Task:
Below are records with pictures. Transcribe exactly, and only, the lines from the line with "area! Super peaceful" to the line with "Men's Bean's Access", both ends included, but not the pictures.

Information provided:
====================

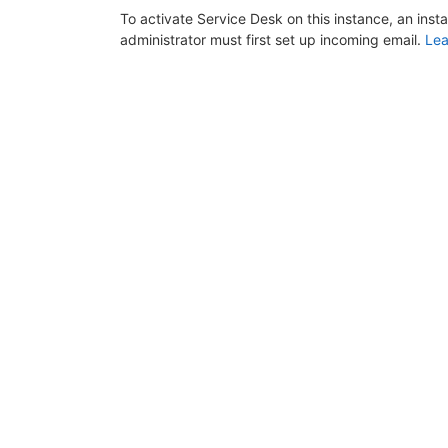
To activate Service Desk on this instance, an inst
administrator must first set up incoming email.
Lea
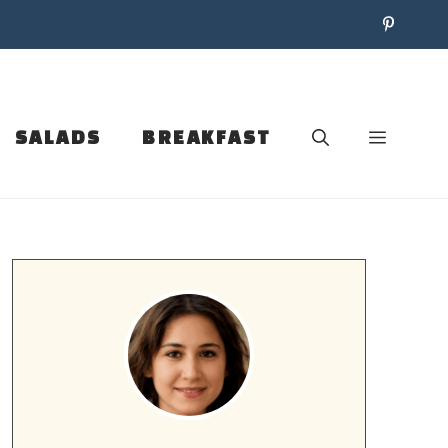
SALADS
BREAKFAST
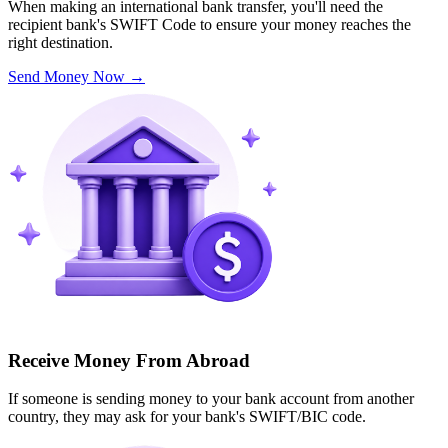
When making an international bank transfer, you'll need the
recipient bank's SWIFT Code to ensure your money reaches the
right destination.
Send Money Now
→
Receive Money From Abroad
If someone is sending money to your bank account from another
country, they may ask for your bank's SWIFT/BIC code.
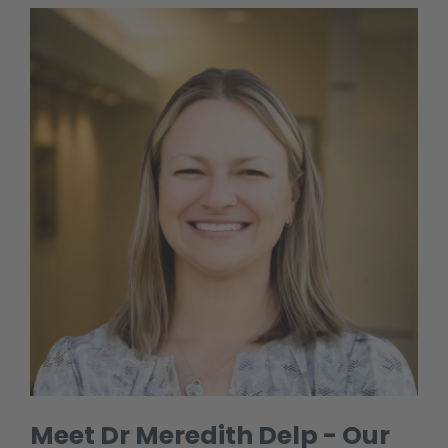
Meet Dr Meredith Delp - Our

====================

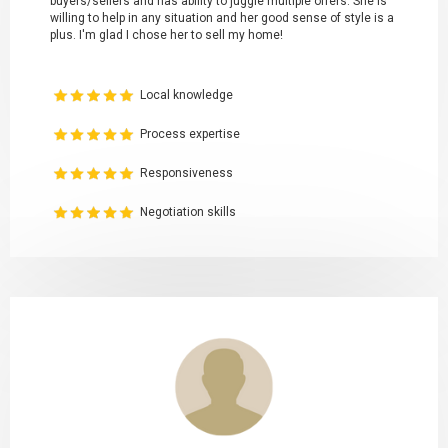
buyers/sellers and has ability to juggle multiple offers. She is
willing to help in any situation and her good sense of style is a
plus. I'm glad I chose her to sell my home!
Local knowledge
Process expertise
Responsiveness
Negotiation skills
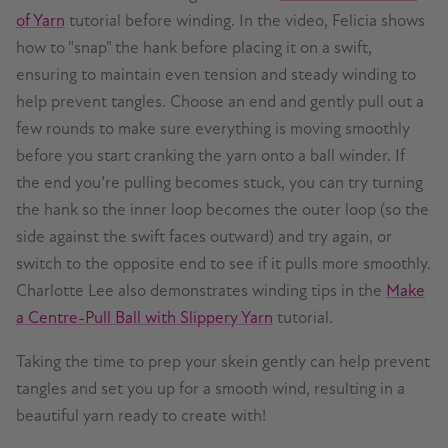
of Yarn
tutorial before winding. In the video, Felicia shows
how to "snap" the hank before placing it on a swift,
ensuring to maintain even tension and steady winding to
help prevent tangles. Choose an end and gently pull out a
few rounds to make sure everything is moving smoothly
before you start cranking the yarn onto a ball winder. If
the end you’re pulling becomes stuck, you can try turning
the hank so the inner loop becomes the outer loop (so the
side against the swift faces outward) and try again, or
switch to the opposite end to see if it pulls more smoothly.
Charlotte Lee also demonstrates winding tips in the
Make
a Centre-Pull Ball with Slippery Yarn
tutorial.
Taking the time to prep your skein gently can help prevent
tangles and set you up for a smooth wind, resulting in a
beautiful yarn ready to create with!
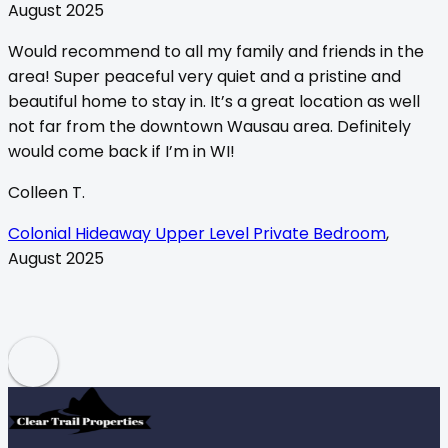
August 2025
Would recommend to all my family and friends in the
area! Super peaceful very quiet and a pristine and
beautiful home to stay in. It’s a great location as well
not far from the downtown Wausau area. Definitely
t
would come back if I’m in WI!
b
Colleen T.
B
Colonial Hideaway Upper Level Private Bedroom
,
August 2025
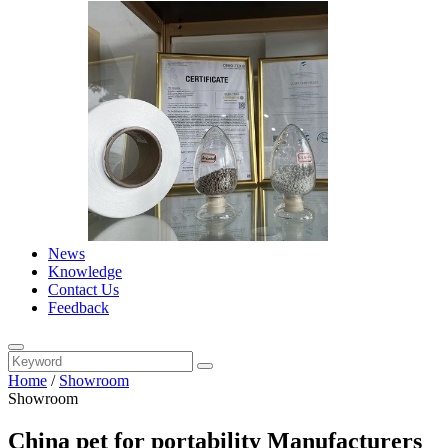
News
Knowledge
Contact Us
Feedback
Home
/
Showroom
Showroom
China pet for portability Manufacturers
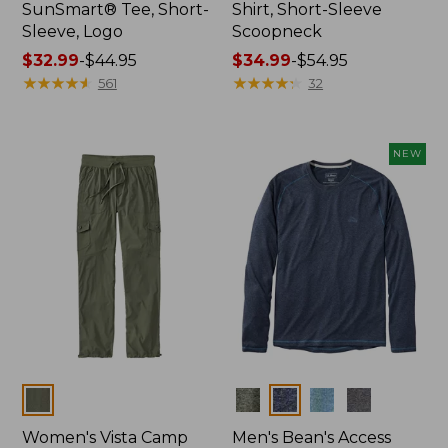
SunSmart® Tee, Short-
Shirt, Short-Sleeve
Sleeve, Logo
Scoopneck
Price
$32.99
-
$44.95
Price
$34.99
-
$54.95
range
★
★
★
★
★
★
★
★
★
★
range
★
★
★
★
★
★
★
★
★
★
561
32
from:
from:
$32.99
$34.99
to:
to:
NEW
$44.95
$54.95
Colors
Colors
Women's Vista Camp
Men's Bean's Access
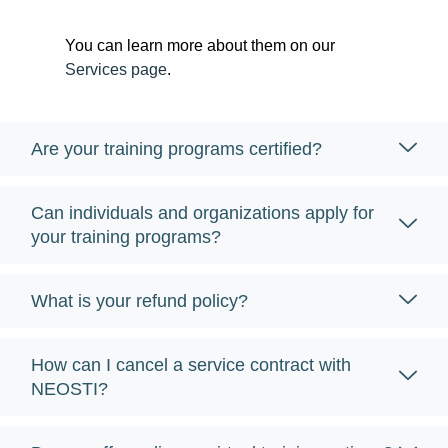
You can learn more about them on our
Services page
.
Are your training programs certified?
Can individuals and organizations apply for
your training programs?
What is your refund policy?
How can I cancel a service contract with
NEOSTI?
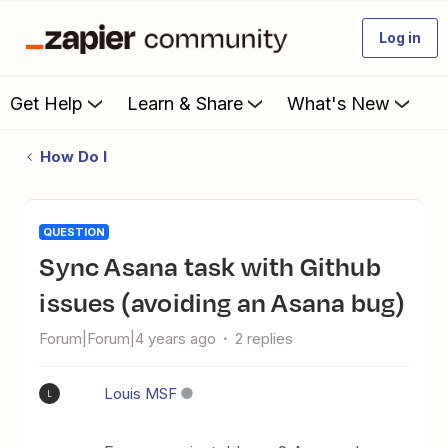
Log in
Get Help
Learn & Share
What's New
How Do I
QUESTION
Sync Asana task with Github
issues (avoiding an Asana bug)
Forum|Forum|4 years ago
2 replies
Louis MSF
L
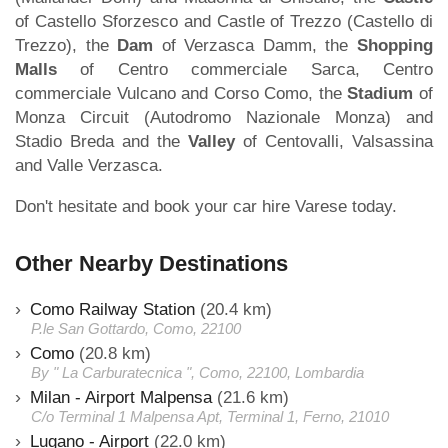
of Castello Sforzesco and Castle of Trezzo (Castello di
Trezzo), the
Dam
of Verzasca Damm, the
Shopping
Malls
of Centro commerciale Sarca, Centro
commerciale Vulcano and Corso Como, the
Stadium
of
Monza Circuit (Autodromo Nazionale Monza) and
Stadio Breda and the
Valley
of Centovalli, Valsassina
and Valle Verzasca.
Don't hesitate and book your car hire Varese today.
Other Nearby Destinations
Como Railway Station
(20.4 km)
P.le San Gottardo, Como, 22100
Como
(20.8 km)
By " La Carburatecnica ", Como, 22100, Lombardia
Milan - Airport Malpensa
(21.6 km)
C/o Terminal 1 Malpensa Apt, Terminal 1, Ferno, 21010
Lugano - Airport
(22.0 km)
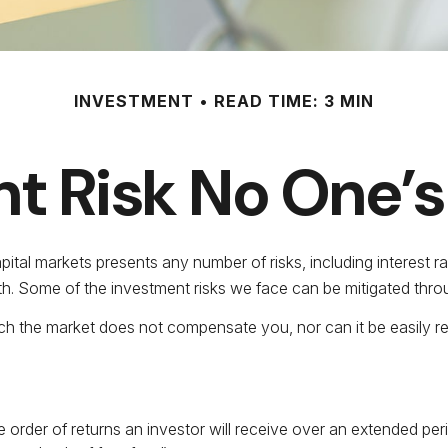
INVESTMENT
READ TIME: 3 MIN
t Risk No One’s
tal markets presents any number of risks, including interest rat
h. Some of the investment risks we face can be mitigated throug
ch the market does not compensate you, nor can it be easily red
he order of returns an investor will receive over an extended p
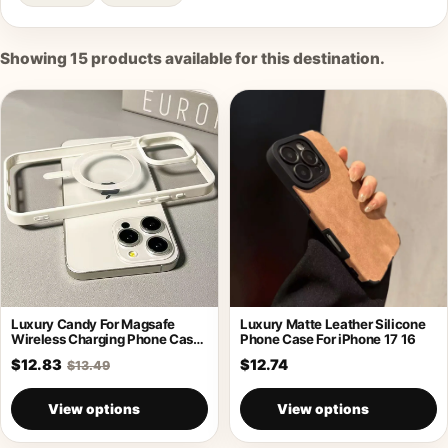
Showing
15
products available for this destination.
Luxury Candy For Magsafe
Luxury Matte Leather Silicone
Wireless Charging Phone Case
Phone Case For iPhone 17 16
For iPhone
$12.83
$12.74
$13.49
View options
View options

====================

Finished exercise:
area! Super peaceful very quiet and a pristine and
beautiful home to stay in. It’s a great location as well
not far from the downtown Wausau area. Definitely
t
would come back if I’m in WI!
b
Colleen T.
B
Colonial Hideaway Upper Level Private Bedroom
,
August 2025
News
Knowledge
Contact Us
Feedback
Home
/
Showroom
Showroom
China pet for portability Manufacturers
SunSmart® Tee, Short-
Shirt, Short-Sleeve
Sleeve, Logo
Scoopneck
Price
$32.99
-
$44.95
Price
$34.99
-
$54.95
range
★
★
★
★
★
★
★
★
★
★
range
★
★
★
★
★
★
★
★
★
★
561
32
from:
from:
$32.99
$34.99
to:
to:
NEW
$44.95
$54.95
Colors
Colors
Women's Vista Camp
Men's Bean's Access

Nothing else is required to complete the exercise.